The difference, (and @guillaumekln or @srush please correct me if I’m wrong) is that if you use -train_from alone, you are starting a “new” training from the weights, embeddings, and vocab of the model (effectively resetting start_decay_at and learning_rate_decay). If you also use -continue, you are continuing that training, even if you’re doing it with new data (and picking up the decay stuff from your first run).

emartinezVic · March 24, 2017, 11:56am

thank you both @cservan and @dbl for your explanation!

it is clearer for me now how the train_from works

cservan · March 24, 2017, 4:57pm

You’re welcome @emartinezVic

vince62s · July 20, 2017, 12:36pm

@cservan
in this paper: https://arxiv.org/pdf/1612.06141.pdf
what was the learning rate used for the additional epochs (for in-domain data) ?
thanks

cservan · July 20, 2017, 1:04pm

Hello Vincent,
the learning rate is fixed to 1 then, a decay of 0.7 is applied.

vince62s · August 30, 2017, 12:20pm

FYI: http://www.statmt.org/wmt17/pdf/WMT13.pdf

tel34 · March 26, 2018, 7:06pm

I thought I would report -in case it’s useful to others - that I’ve been specialising some models over the last few days.
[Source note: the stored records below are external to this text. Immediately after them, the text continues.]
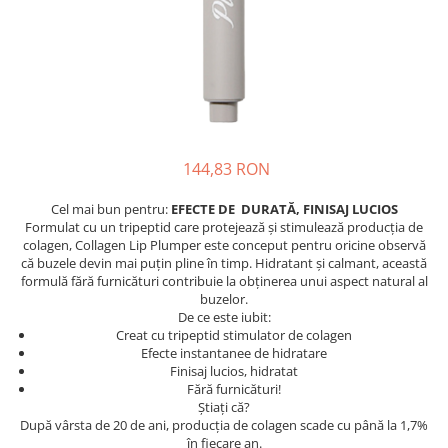
Accesorii și consumabile
Frangipani
Gestionarea durerii
Iasomie
medkey
Santal
medkey profiset
Tamanu
Tiare
medkey profiset
Vanilie
medkey solo
144,83 RON
Ylang-Ylang
medkey solo
PĂR
Cel mai bun pentru:
EFECTE DE DURATĂ, FINISAJ LUCIOS
physiokey
Formulat cu un tripeptid care protejează și stimulează producția de
Tipuri de par
colagen, Collagen Lip Plumper este conceput pentru oricine observă
physiokey profiset
Îngrijirea părului
că buzele devin mai puțin pline în timp. Hidratant și calmant, această
physiokey profiset
formulă fără furnicături contribuie la obținerea unui aspect natural al
SPA
buzelor.
physiokey solo
SUN CARE
De ce este iubit:
Creat cu tripeptid stimulator de colagen
physiokey solo
After Sun
Efecte instantanee de hidratare
Ulei bronzant
Finisaj lucios, hidratat
Reabilitare sportivă
Fără furnicături!
TEN
Recuperare fizică
Știați că?
După vârsta de 20 de ani, producția de colagen scade cu până la 1,7%
Aparat îngrijire facială
sanakey ambitious set
în fiecare an.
I have been launching using -train_from from Epoch 13 in my general model, using -update_vocab. It has generally taken me a further 13 epochs to get my model to change its beliefs and translate with the “new terminology” contained in my additional training material. An example would be “aanbestedingsdocument” which was previously translated (not wholly incorrectly) as “tender document” and with the “retrained” model is now translated with the preferred translation of “procurement document”. The successful retraining session which took 52000 “new” sentences lasted just under 2 hours on a machine with a GTX 1080Ti GPU.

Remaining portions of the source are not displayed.